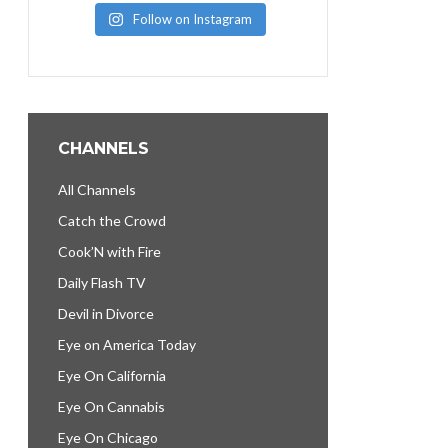
Follow on Instagram
CHANNELS
All Channels
Catch the Crowd
Cook’N with Fire
Daily Flash TV
Devil in Divorce
Eye on America Today
Eye On California
Eye On Cannabis
Eye On Chicago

● ● ● ●

## [What you should do]
Write out again, unchanged, every line from the line containing "Daily Flash TV" to the final line of the material above.

## [Reply to the task]
Daily Flash TV
Devil in Divorce
Eye on America Today
Eye On California
Eye On Cannabis
Eye On Chicago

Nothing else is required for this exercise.